Süreç içerisinde yalan da söylese onu süsleyerek doğru gibi yansıtan bir medya oluşturmayı da başardı.

Yandaş medya içerisinde yer alanlardan ayak sürüyenler olduğunda, Trump, onları, karşılarına rakip gazete ve TV kanalı çıkarmakla tehdit ediyor.

Parası var ve bunu yapabilecek durumda.

Seçmenlerin yarıya yakını arkasından ayrılmıyor.

Bu seçimi yeniletmeye çalışıyor, bunu başaramadığı takdirde dört yıl sonra yeniden aday olacağını şimdiden duyuruyor.

Yalnız Trump böyle olsa yine iyi; Belarus’ta seçime hile katarak iktidarda 30. yılını kutlamaya hazırlanan bir devlet başkanı var, devletin gücünü kullanarak muhalefeti ezip kırmaktan da kaçınmıyor.

Alexandr Lukashenko da ‘popülist bir lider’

Gerçekler yine de gizlenmeye çalışılır

Crown dizisinin ilk sezonunun birinci bölümünde, Kral VI. George’un hasta olduğunu -kanserdir-, ömrünün fazla uzun olmayacağını görüyoruz.
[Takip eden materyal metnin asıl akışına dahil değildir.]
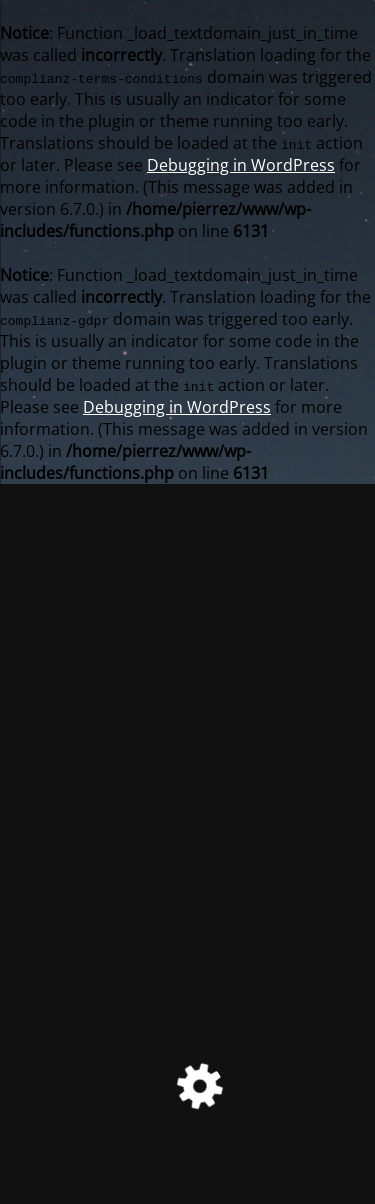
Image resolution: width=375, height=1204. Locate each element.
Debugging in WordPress (241, 165)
Kendisini ameliyat eden doktorlar hastalığının ölümcül, ömrünün kısa olduğunu kraldan gizliyorlar.

Gerçeği ilk öğrendiğinde gizlenen gerçeği başka kimin bildiğini merak ediyor kral. “Ailem biliyor mu?” sorusuna olumsuz cevap alıyor. Aileden de saklamışlar. “Bir tek başbakan biliyor” denildiğinde yüzünde belli belirsiz bir ekşilik fark ediliyor kralın…

Başbakan 78 yaşındaki Winston Churchill’dir…   

Kırmızı kutu içine evrakları yerleştirenlerin gerçekleri saklama yöntemini keşfetmiş ve tedbirini almıştır kral, ancak hayatıyla ilgili gerçeğin kendisinden saklanmasına mani olamamıştır.